В следующую секунду Брокер заговорил таким странным, смущенным тоном, что она растерялась:
– Я совершил несколько страшных ошибок, и у меня кружится голова, когда я пытаюсь осознать все, что из-за них произошло. Я не был тем, кем должен был быть, ни для кого. Возможно, – сказал он, глядя на свои колени, – я справедливо наказан. Ох, дитя, твои пальцы разбивают мне сердце. Ты сможешь обучиться зажимать струны правой рукой?
Файер взяла его за руку и сжала так крепко, как только могла, но не ответила. Она думала о том, чтобы играть наоборот, но это было словно учиться с нуля. Восемнадцатилетние пальцы учатся порхать по струнам вовсе не так быстро, как пятилетние, и, кроме того, трудно держать смычок рукой, на которой, помимо большого пальца, еще только два.
Ее пациент-скрипач предложил другое решение. Что, если она, как обычно, держала бы скрипку в левой руке, а смычок в правой, но переделала музыку под два пальца? Однажды ночью, в темноте, чтобы стража не могла видеть, она попробовала понарошку взять скрипку и попереставлять два пальца по воображаемым струнам. Тогда ей показалось, что это неуклюжее, бесполезное и угнетающее дело. Но после вопроса Брокера она подумала, не попробовать ли снова.
Неделю спустя Файер поняла остальную часть сказанного Брокером.
Она допоздна задержалась в целительской, спасая жизнь человека. Это ей удавалось очень редко: все решалось силой воли воинов на волоске от смерти, причем некоторые из них были в агонии от боли, а другие вовсе без сознания. В тот момент, когда они сдавались, она могла придать им мужества, если они сами того хотели. Могла помочь им держаться за свои исчезающие самости. Получалось не всегда. Человек, которому не удалось остановить кровь, не мог бы выжить, как бы яростно он ни боролся за жизнь. Но иногда того, что она давала, оказывалось достаточно.

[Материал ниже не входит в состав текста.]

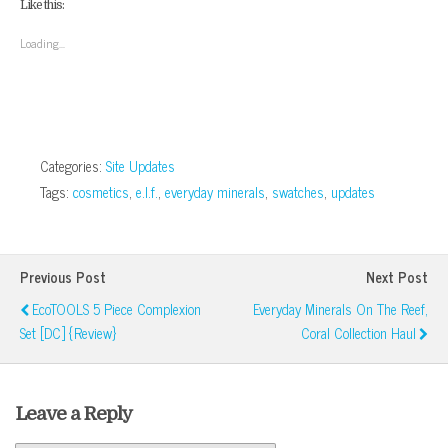
Like this:
in
in
in
in
friend
window)
new
new
new
new
(Opens
window)
window)
window)
window)
in
Loading...
new
window)
Categories:
Site Updates
Tags:
cosmetics
,
e.l.f.
,
everyday minerals
,
swatches
,
updates
Previous Post
Next Post
EcoTOOLS 5 Piece Complexion
Everyday Minerals On The Reef,
Set [DC] {Review}
Coral Collection Haul
Leave a Reply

Конечно, она выбивалась из сил.
Вот и сегодня она страшно проголодалась и направилась за едой в штабы, где Гаран, Клара, Брокер и Роэн проводили дни в тревожном ожидании вестей и в спорах. Только в тот день они не спорили, и когда она вошла в сопровождении стражей, то почувствовала необычную легкость. Нэш был там, он сидел рядом с Милой и болтал с ней, и Файер уже давно не видела на его лице настолько искренней улыбки. Гаран и Клара мирно ели, а Брокер и Роэн сидели вместе за столом, рисуя линии на топографической карте, кажется, подземелий королевства. Роэн пробормотала что-то, от чего Брокер хохотнул.
– Что такое? – спросила Файер. – Что случилось?
Роэн оторвалась от карты и указала на супницу с тушеным мясом на столе:
– А, Файер. Садись. Поешь, и мы тебе расскажем, почему война не безнадежна. А ты, Муза? Нил? Голодные? Нэш, – сказала она, критически обращаясь к сыну, – иди возьми еще мяса для Милы.
Нэш поднялся со стула:
– Похоже, тут все собираются есть мясо, кроме меня.